The Sale of Goods Act
- State of M.P. v. Orient Paper Mills Ltd., (1977) 2 SCC 77
Supreme Court in held that standing timber is a moveable property if trees are agreed to be severed under the contract.
- Al Jazeera Steel Products Co. SOAG v. MID India Power and Steel Ltd., (2012) 11 SCC 458
Supreme Court has held that agreement to sell creates jus inpersonam while sale creates jus in rem.
- CIT v. Hind Construction Ltd., (1972) 4 SCC 460
A person cannot sell his goods to himself. Supreme Court held that sale contemplates a seller and a purchaser. If a person revalues his goods and shows a higher value in books of account he cannot be considered as having sold the goods.
- H. Anraj v. Govt. of Tamil Nadu, (1986) 1 SCC 414
Supreme Court held that lottery tickets are also ‘Goods’.
- M.S. Madhusoodhanan v. Kerala Kanumudi (P) Ltd. (2004) 9 SCC 204
Supreme Court held that transfer of goods may be made with immediate effect and the consideration may be agreed upon at a later date. The Court also observed that the agreement which allows the party to fix the price at a later date is not invalid for uncertainty under Section 29 of the Contract act.
- Baldry v. Marshall, (1925) 1 KB 260 (CA)
The plaintiff wanted to buy car for touring purpose. The defendant suggested that ‘Bugatti’ car would be suitable and therefore, plaintiff bought one. The car turned out to be unfit for touring purpose. The plaintiff sought to reject the sale. The court held that suitability of car for touring purpose was not a ‘warranty’ but instead it was a ‘condition’.
- Grant v. Australian Knitting Mills, AIR 1936 PC 34
The court held that buyer’s reliance on seller need not be express every time. When the seller deals with particular goods the buyer has the confidence that tradesman has selected his stock with skill and judgment.
- Salar Jung Sugar Mills Ltd. v. State of Mysore, (1972) 1 SCC 23
Unascertained goods are not defined in the Act. Supreme Court held that unascertained goods fall in the following categories:
1. Goods to be manufactured or grown by the seller;
2. Generic goods;
3. Unidentified part of specific goods
- McEntire v. Crossiey Bros. Ltd. 1895 AC 457 (HL)

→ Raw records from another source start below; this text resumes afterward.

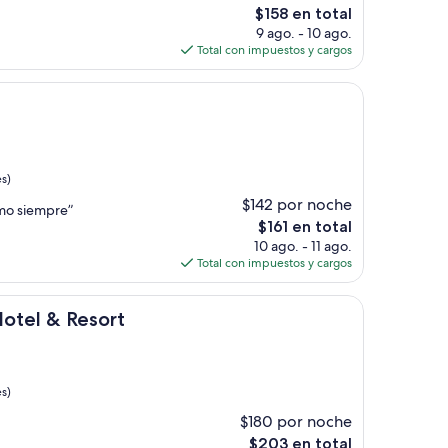
El
$158 en total
precio
9 ago. - 10 ago.
actual
Total con impuestos y cargos
es
de
$158
a
s)
$142 por noche
omo siempre”
El
$161 en total
precio
10 ago. - 11 ago.
actual
Total con impuestos y cargos
es
de
Resort
$161
Hotel & Resort
s)
$180 por noche
El
$203 en total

Passing of property is one of the results of sale of goods. However, the time of passing of property depends on the intention of the parties. This question entirely depends on the intention of the parties.

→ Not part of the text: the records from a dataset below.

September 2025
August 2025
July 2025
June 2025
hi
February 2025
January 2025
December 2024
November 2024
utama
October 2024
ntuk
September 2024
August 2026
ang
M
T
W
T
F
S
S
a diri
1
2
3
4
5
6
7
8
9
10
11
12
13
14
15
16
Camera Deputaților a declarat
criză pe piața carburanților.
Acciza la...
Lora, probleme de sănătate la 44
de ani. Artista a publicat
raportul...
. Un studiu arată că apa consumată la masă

- Agricultural Market Committee v. Shalimar Chemical Works Ltd., (1997) 5 SCC 516
Supreme Court held that if the requirements of Section 20 are met then the title in goods passes to the purchaser. The passing of title is not dependent on payment of price on time of delivery of the goods.
- Bishopsgate Motor Finance Corpn. Ltd. v. Transport Brakes Ltd., (1949) 1 KB 322 (CA)
The court laid down following two principles:
1. No one can give a better title than he himself has;
2. The person who takes in good faith for value withoutnotice should get a good title.
- Morgan Stanley Mutual Fund v. Kartik Das, (1994) 5 SCC 225
Till the allotment of shares take place, shares cannot be called ‘goods’ because they do not exist.
- Badri Prasad v. State of Madhya Pradesh, AIR 1970 SC 706
Definition of ‘Goods’ under Section 2(7) makes it clear that things fixed to the land may be subject matter of contract of sale of goods provided that by the terms of contract they are agreed to be severed from land.
- State of Madras v. Gannon Dunkerley& Co. (Madras) Ltd., 1959 SCR 379
‘Sale’ in legal sense is one arising out of contract leading to passing of the ownership.
- Consolidated Coffee Ltd. v. Coffee Board, Bangalore, AIR 1980 SC 1468
In case of sale by auction, the sale is complete when auctioneer announces its completion by the fall of hammer or in other customary manner.
- M.S. Madhusoodan v. Kerala KaumudiPvt. Ltd., AIR 2004 SC 909
An agreement which provides for future fixation of prices either by the parties themselves or by the third party is capable of being made certain and is not invalid as per Section 29 of the Contract Act.